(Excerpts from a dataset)

::::::::::

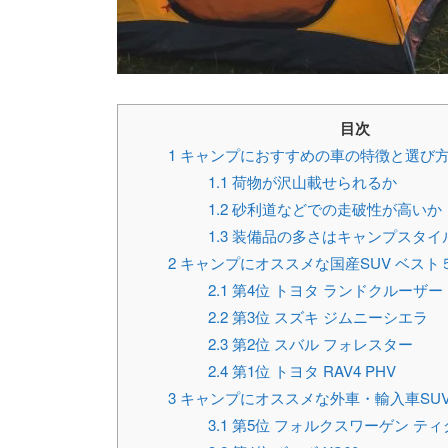
目次
1
キャンプにおすすめの車の特徴と選び
1.1
荷物が沢山載せられるか
1.2
砂利道などでの走破性が高いか
1.3
装備品の多さはキャンプスタイ
2
キャンプにオススメな国産SUV ベスト
2.1
第4位 トヨタ ランドクルーザー
2.2
第3位 スズキ ジムニーシエラ
2.3
第2位 スバル フォレスター
2.4
第1位 トヨタ RAV4 PHV
3
キャンプにオススメな外車・輸入車SUV
3.1
第5位 フォルクスワーゲン ティ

::::::::::

● **What the task requires**
Repeat only the lines starting at the one that contains "装備品の多さはキャンプスタイ" and ending at the last line above, exactly as written.

● **Response box**
装備品の多さはキャンプスタイ
2
キャンプにオススメな国産SUV ベスト
2.1
第4位 トヨタ ランドクルーザー
2.2
第3位 スズキ ジムニーシエラ
2.3
第2位 スバル フォレスター
2.4
第1位 トヨタ RAV4 PHV
3
キャンプにオススメな外車・輸入車SUV
3.1
第5位 フォルクスワーゲン ティ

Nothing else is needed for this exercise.